そこでは思想=意見でさえも「ブランド」として「選ぶ」べきものとなる。ブランドとしての意見を発することでようやく自己確認されるような個性とは、論壇知識人たちの意見を唱和し新聞に「投書」することで安心を得るような個性に等しい。
そのような個の集合を構成しているのは、学生、主婦、老人。だから新聞の「投書」には、現代日本を支える会社員からの、会社員としての、実業の視点に立ったリアルな意見は極めてまれだ(たとえば、中東に支社を持つ企業の経営戦略として)。
だから彼らはいかにも優等生的な、しかし「現場」においては何の有効性も持たない意見を吹聴し、安堵していられる。

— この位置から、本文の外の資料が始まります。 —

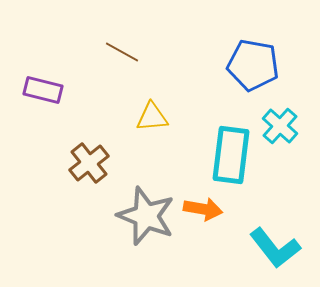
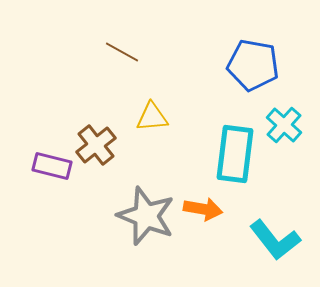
purple rectangle: moved 9 px right, 76 px down
cyan cross: moved 4 px right, 1 px up
cyan rectangle: moved 4 px right, 1 px up
brown cross: moved 7 px right, 18 px up
cyan L-shape: moved 8 px up
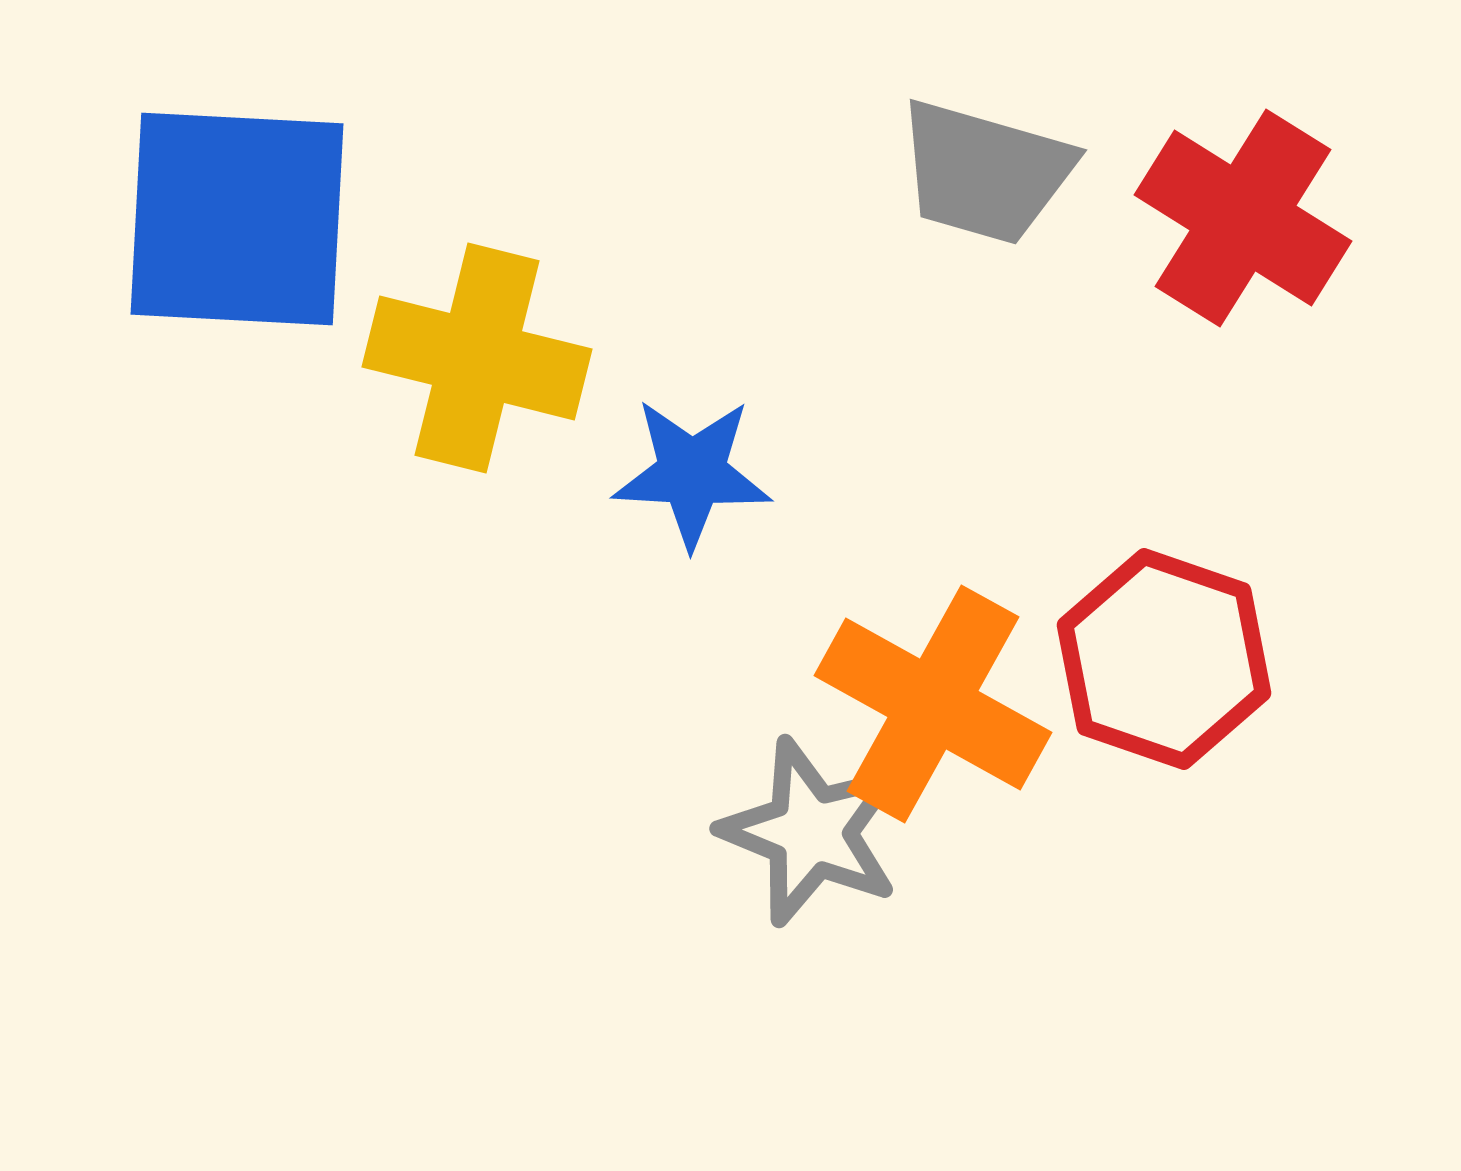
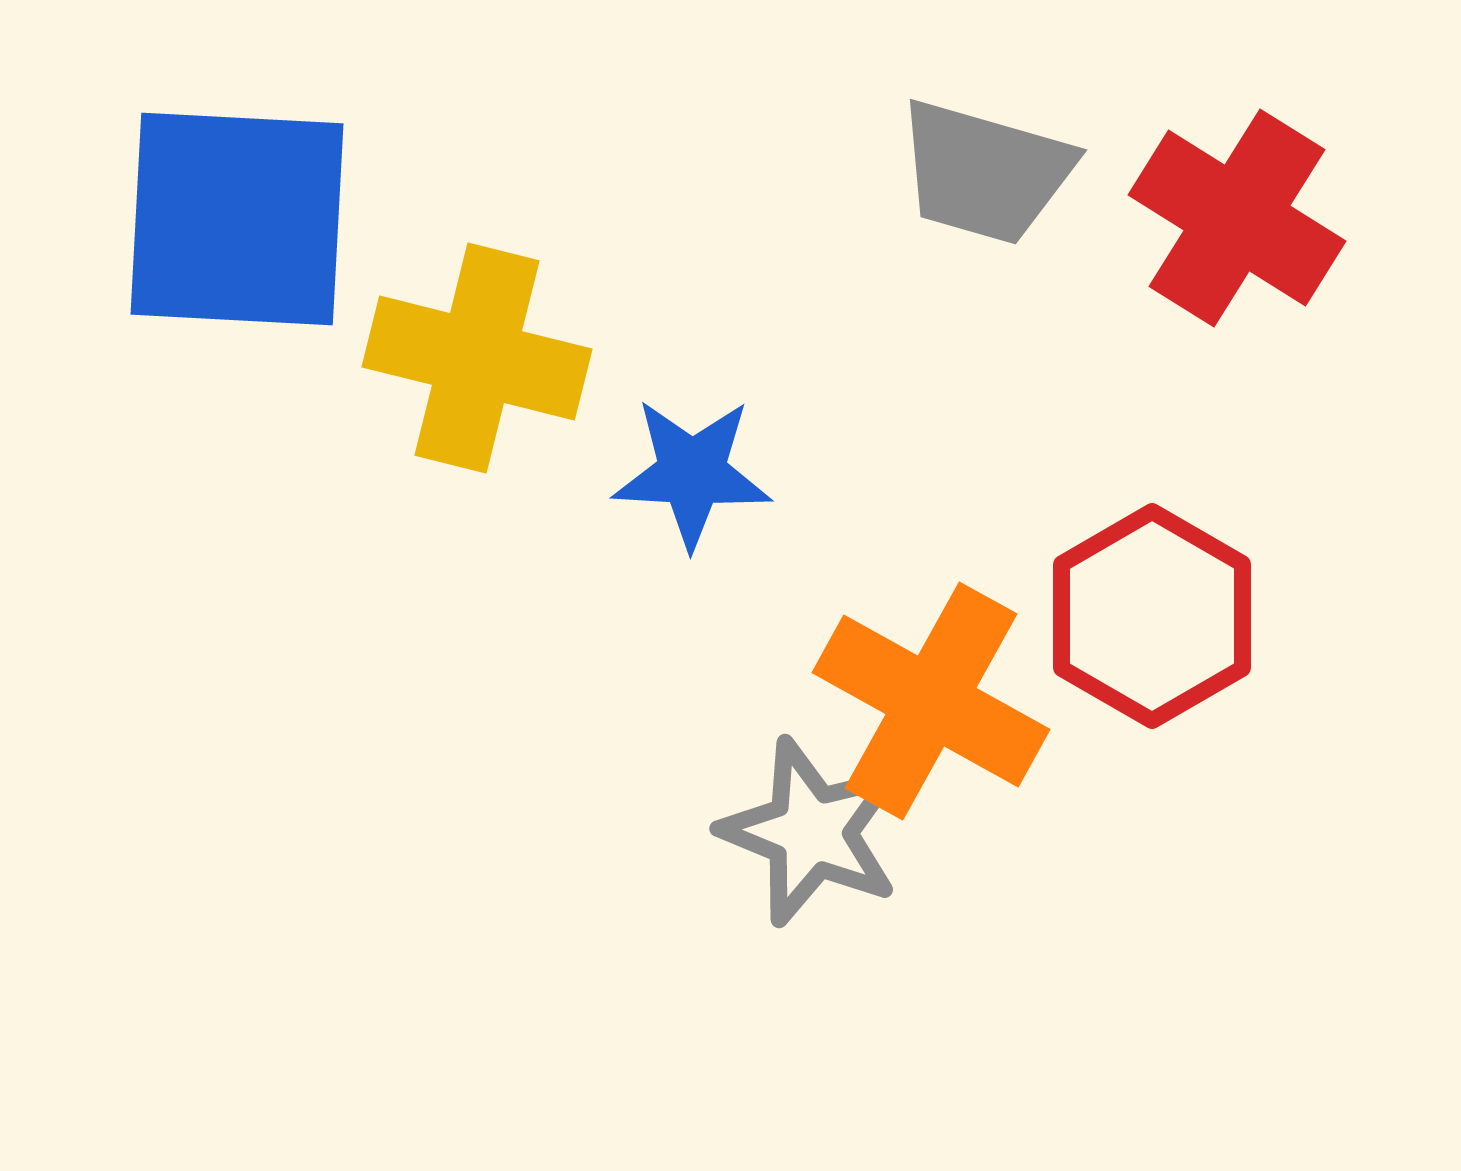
red cross: moved 6 px left
red hexagon: moved 12 px left, 43 px up; rotated 11 degrees clockwise
orange cross: moved 2 px left, 3 px up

エゴイズムから、本当の意味で「等身大」から意見は発せられることはないのだろうか。だが、一般の大衆にそれを求めることはほとんど不可能である。そういう意見を持つ人でも、多くの場合――民主主義的に非道であるとされるような、つまり社会的に抑圧されるような――エゴイスティックな立場からはものを書かず、書いたとしても妙に取り澄ましたものになりがちなのである。とすれば、それは本来は「知識人」の責務なのではないか?とまれ、人々の多く、一部の例外を除いたほとんどすべては、湾岸戦争という「事件」に際し、何かをいう立場にはなかったのだ。
そしてそれは正常で正当なことである、と。
「無力だけど、戦争阻止のために何かをしなければ」ではいけない。意味がない。
「無力だから」「力をつけて」「その力で戦争阻止のために何かをしなければ」と、考えなければなにも始まらない。そういう新聞投書の背景にあるのは、「微温的生活をがっちりガードしたい」という欲求、そして「善く生きたい」という欲求のアンビヴァレントな分裂である。